The real estate association still protests against the new capital gains tax regime

0

As the last day of budget discussions draws to a close, the real estate associations led by the Association of Real Estate Advisors (RECA) continue to protest because their demands concerning the amendment of article 37 of the 2021 finance law. 22 seem to have fallen. in deaf ears.

Despite strong awareness campaigns by RECA and other real estate associations, it is not clear whether the government will go ahead with the new tax changes proposed by FBR or continue with the capital gains tax regime. From previous exercises.

Under the current tax regime (2020-21) Capital gains, in the first year, less than Rs. 5 million are taxed at 2.5%, above Rs. 5 million but less than Rs. 10 million are taxed at 5%, above Rs. 10 million but below Rs. 15 million are taxed at 7.5% and above 15 million are taxed at 10%.

RECA representatives say increasing taxes levied on the sector is a no-problem. And if the government wants to derive more income from capital gains, it should increase the ratio of fixed taxes. The real problem of the association concerns the FBR’s proposal to modify article 37 of the 2021-22 finance bill to integrate the capital gains tax into the personal income tax. . If this happens, any cumulative capital gain greater than Rs. 6 million will then be taxed at 35% under the highest income tax bracket.

The association claims that under international financial standards, capital gains, being gains on assets, are always taxed separately on the sale of particular assets as an individual item and are not added to regular income.

Read more: RBF plot to undermine Imran Khan’s housing policy?

RECA ran several advertisements on key national TV stations like Dunya, Geo, ARY, Hum, 92 News and others to educate the mass population and get its message across.

In a video message, RECA General Secretary Muhammad Ahsan Malik explains that real estate contributes significantly to Pakistan’s economy, and how ignoring it would have serious consequences for Pakistan’s economy and people. He adds that the increase in foreign remittances over the past year can be attributed to the growth of the country’s real estate sector.

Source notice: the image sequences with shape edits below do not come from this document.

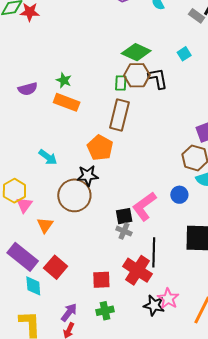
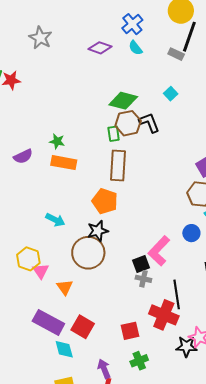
purple arrow: (69, 312) -> (104, 369), turned -48

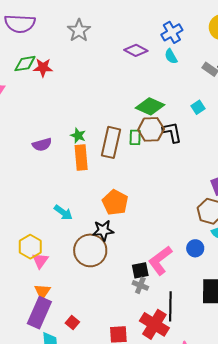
orange rectangle: (64, 163) -> (81, 157), turned 65
brown rectangle: (118, 165) -> (111, 142), moved
orange triangle: (65, 287) -> (42, 292), moved
purple rectangle: (48, 322) -> (39, 313), turned 76
red square: (83, 327) -> (72, 323), size x0.6

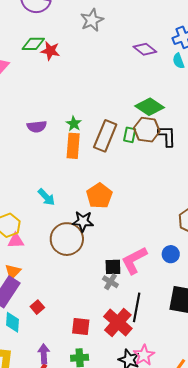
pink triangle: (40, 261) -> (16, 241), turned 42

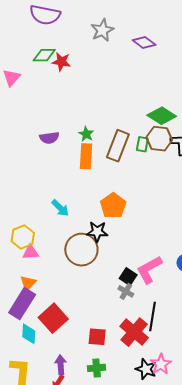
purple diamond: (145, 49) -> (144, 42), moved
black square: (113, 267) -> (128, 277), turned 36
red square: (37, 307) -> (53, 318), size x2.0

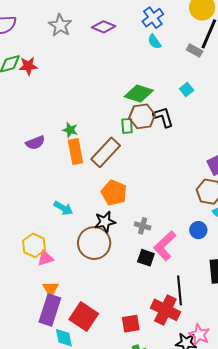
brown rectangle: (118, 146) -> (106, 152), moved, turned 36
gray cross: (126, 291) -> (143, 226), moved

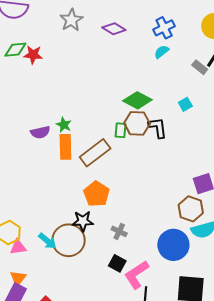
cyan semicircle: (154, 42) -> (162, 52), turned 77
purple semicircle: (35, 143) -> (40, 132), moved
cyan arrow: (63, 208) -> (47, 241), moved
blue circle: (198, 230) -> (173, 245), size x1.8
pink L-shape: (165, 246) -> (137, 275), moved

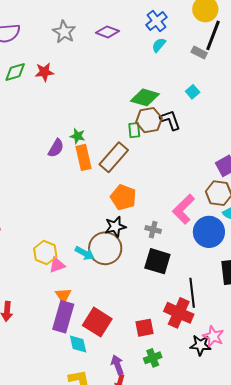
red star: (33, 55) -> (44, 72), moved
purple semicircle: (40, 132) -> (56, 148), turned -36
black square: (117, 263) -> (157, 261), size x1.5
pink L-shape: (137, 275) -> (184, 209), moved

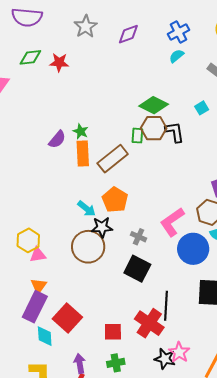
purple diamond: (107, 32) -> (128, 34), turned -50
cyan arrow: (85, 253) -> (87, 209), moved

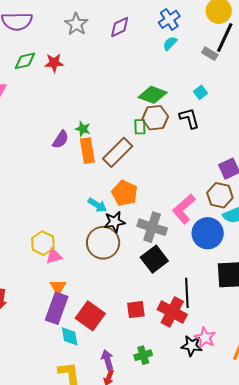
black L-shape: (175, 132) -> (189, 118), moved
gray cross: (139, 237) -> (152, 227), size x1.8
black square: (137, 269) -> (154, 259), turned 32
red square: (113, 332) -> (136, 310), moved

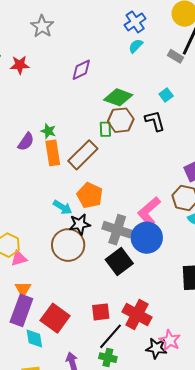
purple diamond: (120, 27) -> (81, 70), moved
blue circle: (208, 233) -> (147, 238), moved
black line: (187, 293) -> (110, 336), moved, turned 44
green cross: (143, 355) -> (108, 358), turned 30

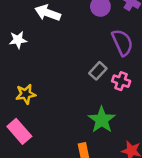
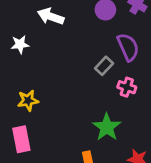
gray rectangle: (98, 71) -> (104, 66), moved
pink rectangle: (19, 131) -> (21, 139), turned 30

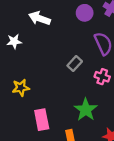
gray rectangle: (104, 66) -> (75, 63), moved
pink rectangle: (21, 139) -> (42, 120), moved

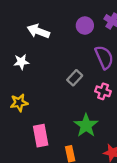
white star: (14, 41) -> (21, 62), moved

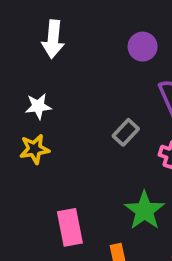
white arrow: (38, 31) -> (53, 39), moved, turned -105
yellow star: (19, 103) -> (34, 149), moved

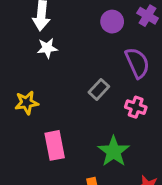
white star: (38, 106) -> (47, 48), moved
pink rectangle: (70, 227) -> (55, 145), moved

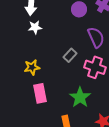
yellow star: (27, 103) -> (32, 67), moved
pink cross: (136, 107) -> (95, 67), size x1.5

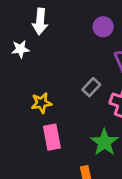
white star: (35, 27) -> (20, 49), moved

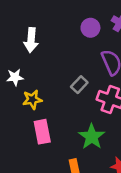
white arrow: (40, 22) -> (31, 40), moved
white star: (20, 49) -> (15, 77), moved

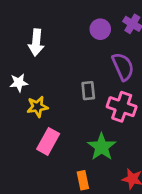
gray rectangle: (79, 85) -> (88, 91), turned -49
pink rectangle: (42, 132) -> (48, 141), turned 40

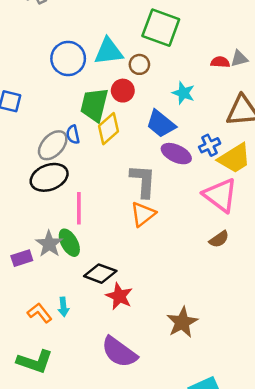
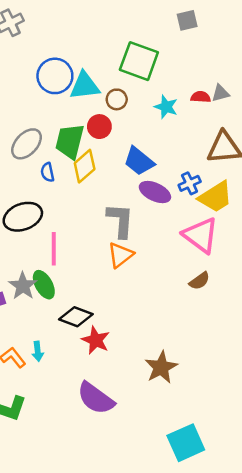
blue circle: (68, 59) -> (55, 76), moved
cyan star: (183, 93) -> (166, 107), moved
gray ellipse: (53, 145) -> (27, 144), moved

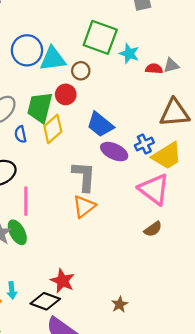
cyan star: (166, 107) -> (129, 54), moved
black diamond: (76, 317) -> (45, 301), moved
brown star: (161, 367) -> (120, 304), size x0.6

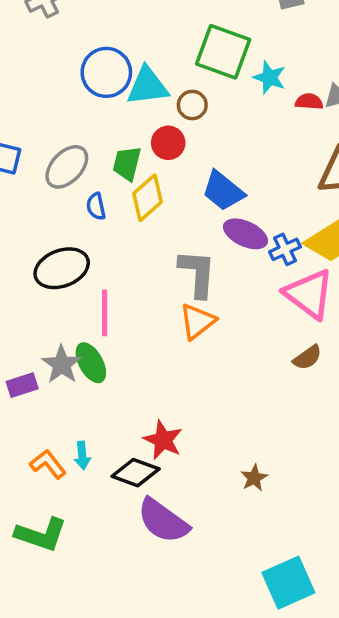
green trapezoid: (40, 107) -> (127, 163), size x0.7
blue cross: (144, 144) -> (285, 249), moved

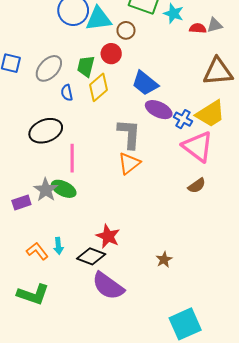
blue cross: (285, 249) -> (183, 119), turned -36
green ellipse: (91, 363) -> (64, 189), turned -35

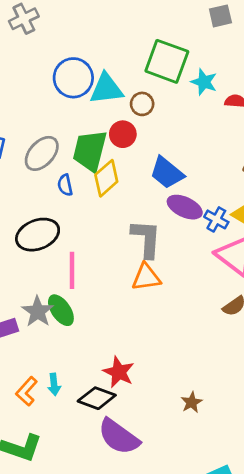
green trapezoid: (86, 66) -> (90, 151), size x1.5
orange triangle: (129, 163) -> (146, 277), turned 30
green ellipse: (64, 189) -> (61, 310), turned 30
orange L-shape: (37, 251) -> (27, 391), turned -100

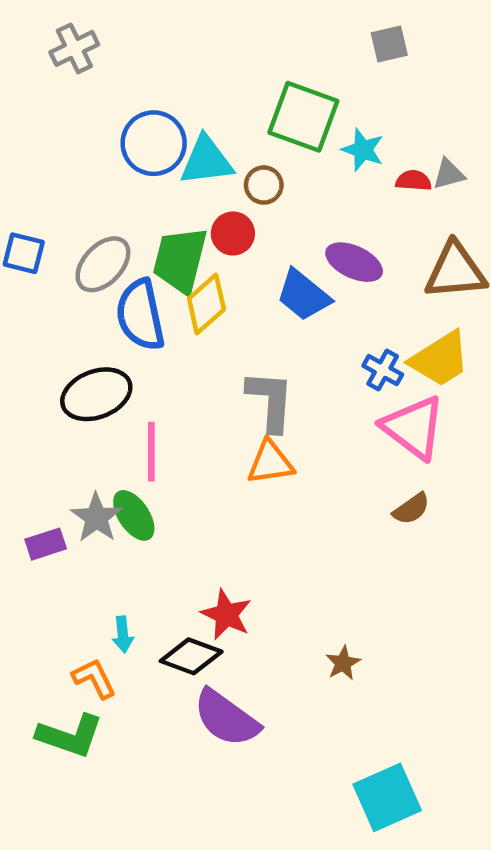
blue semicircle: (65, 185) -> (140, 315), size x2.0
purple ellipse: (185, 207) -> (354, 262), moved
orange L-shape: (27, 391) -> (94, 678), moved, turned 112

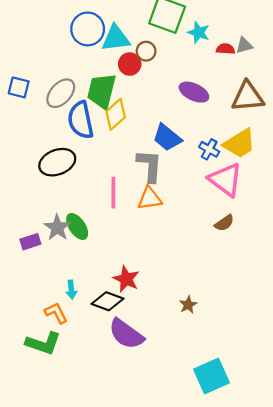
red circle: (233, 233) -> (130, 64), moved
blue trapezoid: (303, 295) -> (167, 138), moved
pink line: (151, 452) -> (113, 193), moved

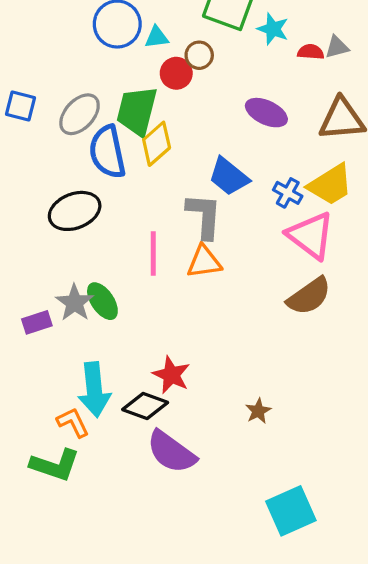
cyan triangle: (116, 38) -> (157, 37), size x0.6
brown semicircle: (224, 223) -> (309, 296), size x1.6
cyan arrow: (71, 290) -> (94, 390), size x2.0

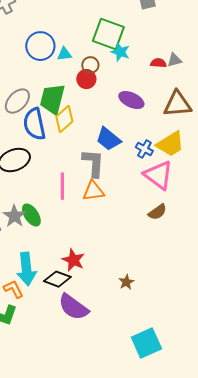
cyan star: (273, 29) -> (120, 52), moved
red circle: (176, 73) -> (86, 79), moved
brown semicircle: (309, 296) -> (157, 212), size x0.7

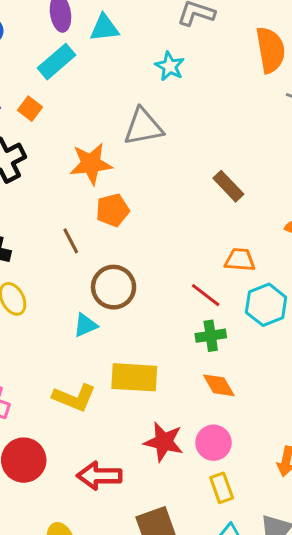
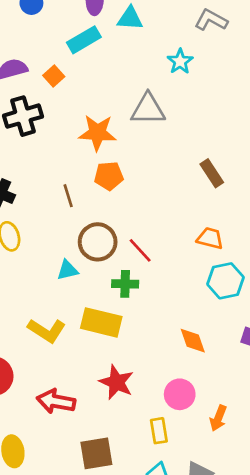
red line: (206, 295) -> (140, 250), moved
green cross: (211, 336) -> (125, 284), moved
orange diamond: (219, 385) -> (193, 341), moved
pink circle: (213, 443) -> (180, 394), moved

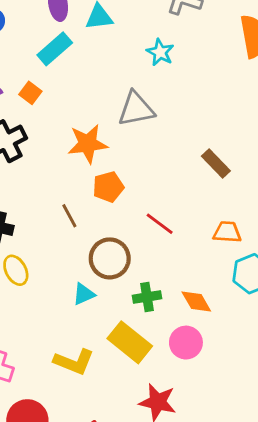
red line: (140, 250) -> (160, 224), moved
yellow rectangle: (101, 322) -> (130, 342), turned 36
orange diamond: (193, 341) -> (196, 302), moved
pink circle: (180, 394) -> (186, 343), moved

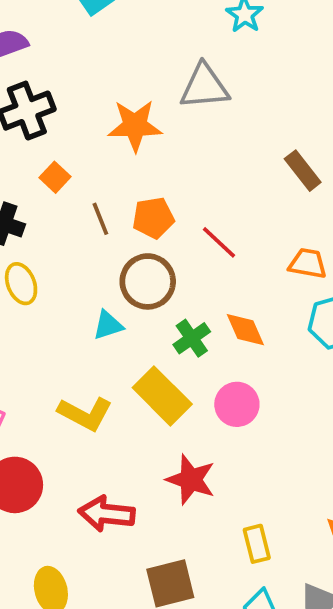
orange square: (30, 93) -> (55, 177), moved
orange pentagon: (108, 187) -> (153, 218), moved
green cross: (147, 297) -> (192, 338), turned -32
orange diamond: (196, 302) -> (245, 330), moved

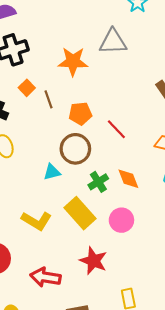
brown line: (100, 219) -> (48, 99), moved

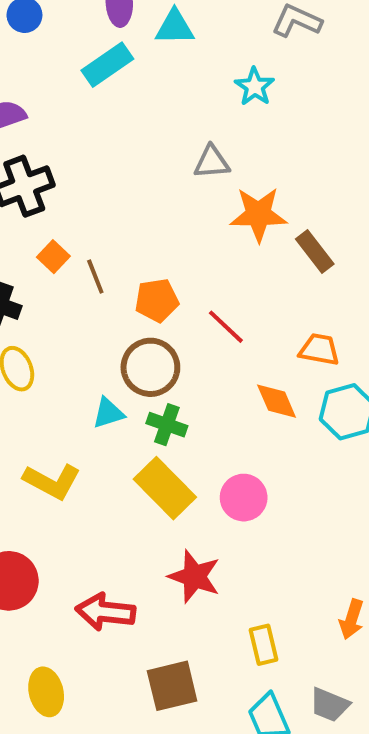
gray triangle: (113, 42) -> (212, 162), size x0.7
orange star: (73, 61) -> (258, 214), moved
orange diamond: (128, 179) -> (277, 401), moved
green cross: (98, 182) -> (167, 425), moved, turned -36
yellow L-shape: (36, 221) -> (52, 481), moved

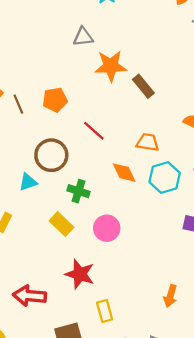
orange pentagon: (157, 300) -> (55, 100), moved
green cross: (167, 425) -> (78, 191), moved
yellow rectangle: (165, 488) -> (62, 224), size x0.7
yellow rectangle: (264, 645) -> (105, 311), moved

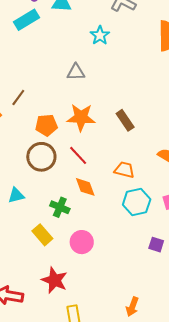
orange star: (111, 66) -> (81, 117), moved
brown line: (18, 104) -> (18, 97), moved, turned 54
brown circle: (51, 155) -> (41, 157), moved
orange diamond: (124, 173) -> (85, 187), moved

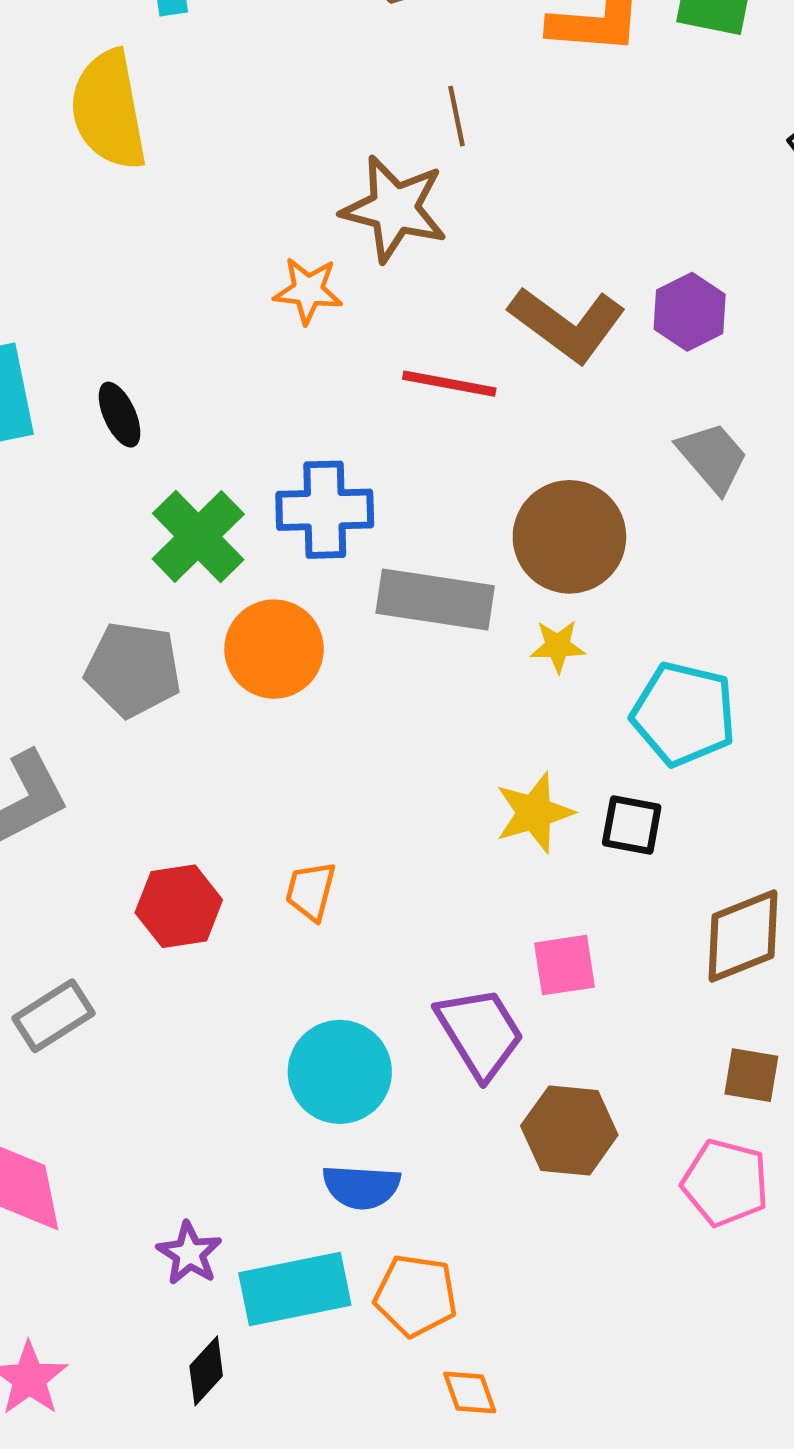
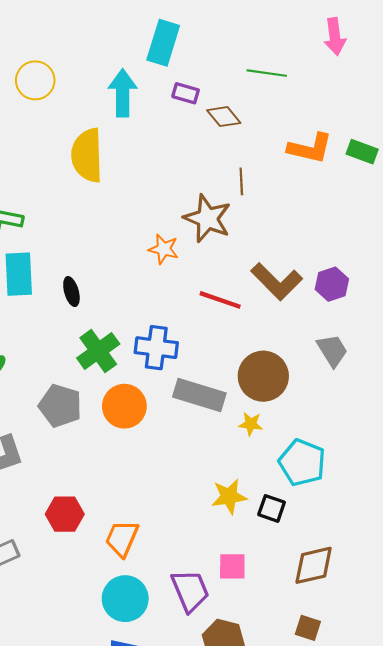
orange trapezoid: (311, 891) -> (122, 538), moved, size x1.4

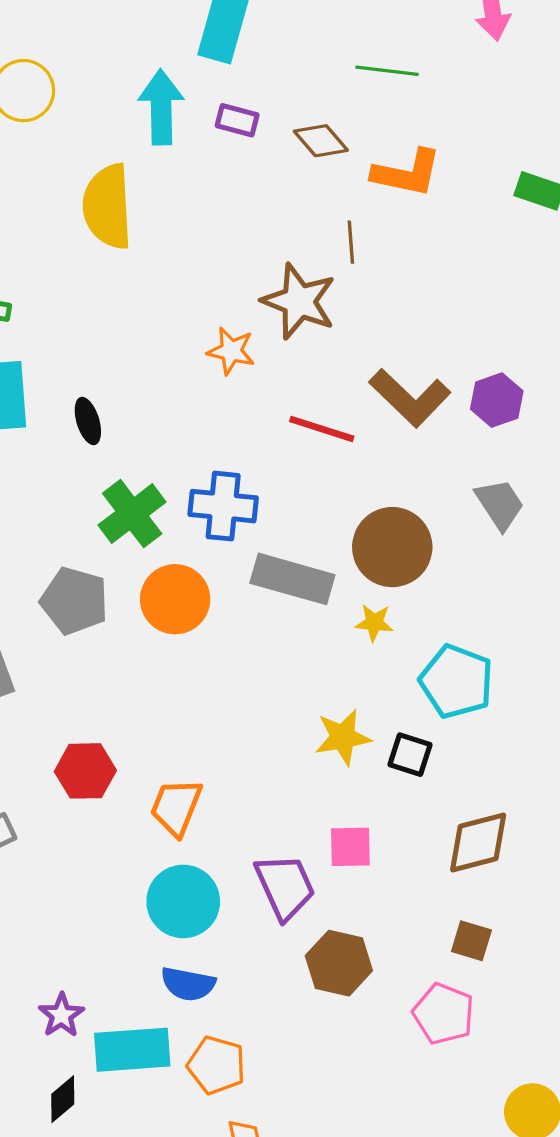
purple rectangle: (186, 93) -> (237, 120), moved
orange L-shape: (310, 148) -> (407, 173), moved

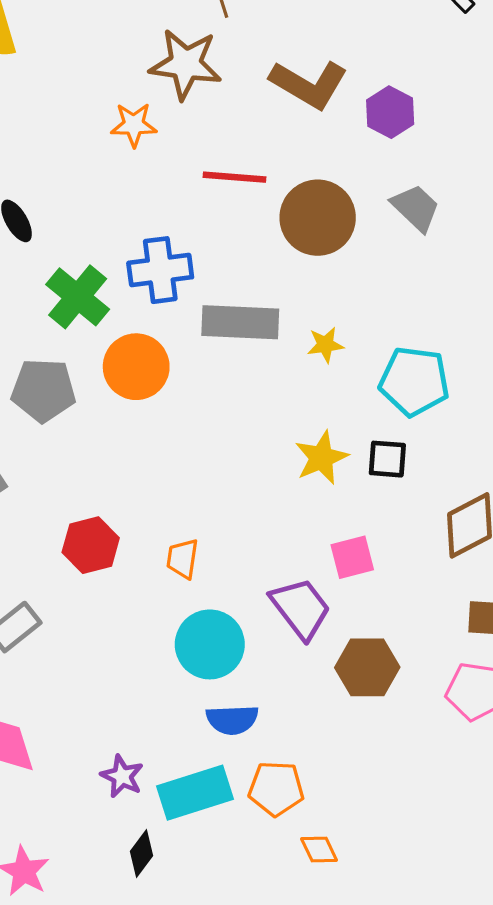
brown L-shape: (410, 398) -> (309, 84), moved
brown circle: (392, 547) -> (318, 218), moved
orange trapezoid: (176, 807) -> (183, 559), size x0.7

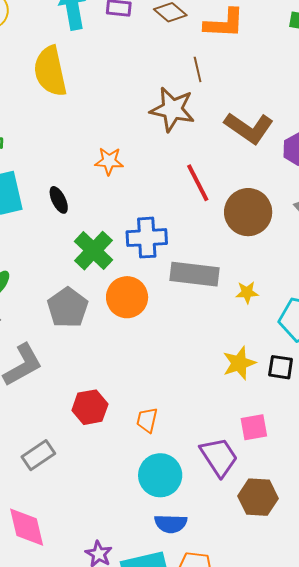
orange star: (134, 125) -> (109, 161), moved
red line: (235, 177) -> (198, 183), turned 54
gray pentagon: (43, 390) -> (68, 308), turned 30

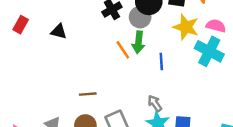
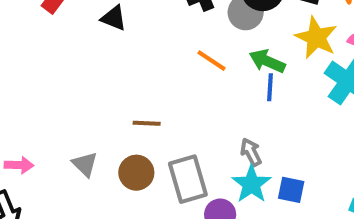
green arrow: (138, 42) -> (267, 61), moved, turned 100
orange line: (123, 50) -> (211, 61), turned -30

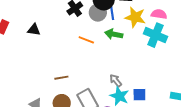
blue line: (270, 87) -> (112, 13), moved

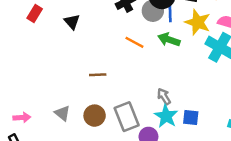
black triangle: (34, 30) -> (72, 22), turned 32
brown line: (61, 78) -> (98, 75), moved

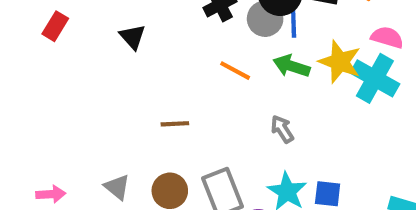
red rectangle: (35, 13) -> (55, 26), moved
yellow star: (198, 22) -> (340, 62), moved
gray arrow: (164, 97) -> (282, 129), moved

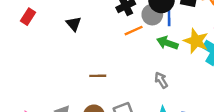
orange line: (235, 71) -> (134, 31), moved, turned -54

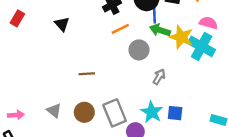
gray circle: (152, 15) -> (139, 50), moved
green arrow: (167, 43) -> (160, 30), moved
gray arrow: (161, 80) -> (159, 77), moved, turned 63

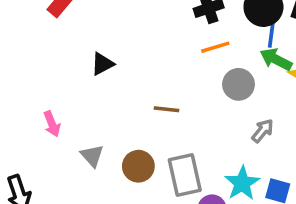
black triangle: (62, 24) -> (102, 64), moved, turned 35
brown line: (87, 74) -> (167, 109), moved
pink arrow: (16, 115) -> (52, 124), moved, turned 63

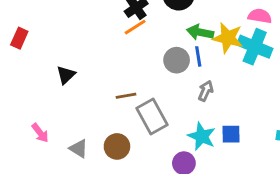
blue line: (271, 35) -> (198, 56), moved
orange line: (215, 47) -> (135, 27), moved
gray rectangle: (185, 175) -> (152, 117), moved

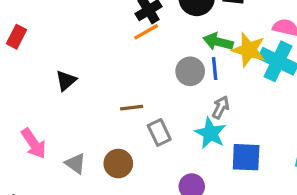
gray rectangle: (152, 117) -> (159, 132), size x0.7
pink arrow: (40, 133) -> (34, 144), size x1.4
blue square: (231, 134) -> (246, 157), size x1.4
cyan star: (202, 136) -> (210, 133), moved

He argues that if the government does not grant concessions to the Pakistani state sector, the government’s efforts to revive and induce growth in Pakistan’s construction industry will be in vain.

Mr. Malik reaffirmed the argument of all real estate associations that “nowhere else in the world is tax levied in such a way that“ other income tax ”is associated with“ income tax ”. real estate gains “of an individual”.

The secretary general of RECA reiterated that his association and other real estate associations nationwide had already sent suggestions to relevant departments, and that they should be considered and implemented in the next budget for fiscal year 2021. -2022.

These associations also believe that if the newly proposed changes in Section 37 are finalized and implemented, Pakistan’s housing sector will be severely affected.

This in turn would disrupt the continued growth of the real estate industry and impact buyers as new taxes would be imposed. In addition, people who try to build their own house would be discouraged from doing so, as the cost of building a house would increase.

This will have an impact on inbound remittances as it appears that a huge amount of non-resident Pakistanis are investing in Pakistan’s real estate sector.

Read more: Former FBR chairman comments on new 2021-22 budget

Although all stakeholders are hopeful that the government and the authorities responsible for reviewing the budget bill have shown sympathy towards the real estate sector in Pakistan, but the lack of clarity worries people as budget discussions are expected to end. close today and the revised 2021-22 budget bill is expected to be presented to parliament for a vote tomorrow.


Source link

Leave A Reply

Your email address will not be published.